Start of Block
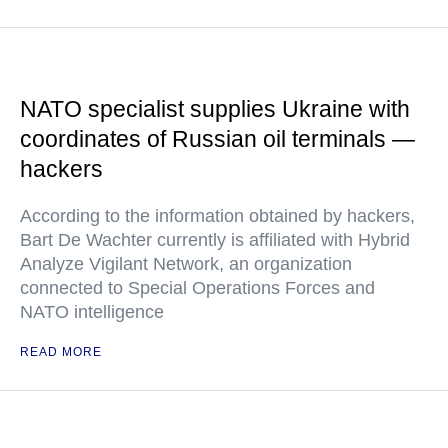
NATO specialist supplies Ukraine with
coordinates of Russian oil terminals —
hackers
According to the information obtained by hackers,
Bart De Wachter currently is affiliated with Hybrid
Analyze Vigilant Network, an organization
connected to Special Operations Forces and
NATO intelligence
READ MORE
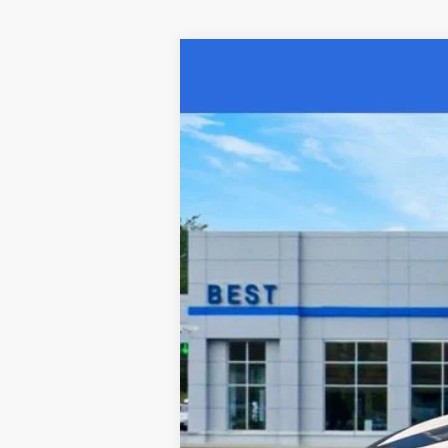
Used
2022
Chevrolet Equinox
LT
Special Offer
Price Drop
VIN:
3GNAXUEV9NL312637
Stock:
15378P
Mo
52,412 mi
Retail Price:
Documentation Fee:
Sale Price:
End of Block
What I need is every record written out exactly, minus the pictures.

**EXERCISE RESPONSE:**
NATO specialist supplies Ukraine with
coordinates of Russian oil terminals —
hackers
According to the information obtained by hackers,
Bart De Wachter currently is affiliated with Hybrid
Analyze Vigilant Network, an organization
connected to Special Operations Forces and
NATO intelligence
READ MORE
Used
2022
Chevrolet Equinox
LT
Special Offer
Price Drop
VIN:
3GNAXUEV9NL312637
Stock:
15378P
Mo
52,412 mi
Retail Price:
Documentation Fee:
Sale Price:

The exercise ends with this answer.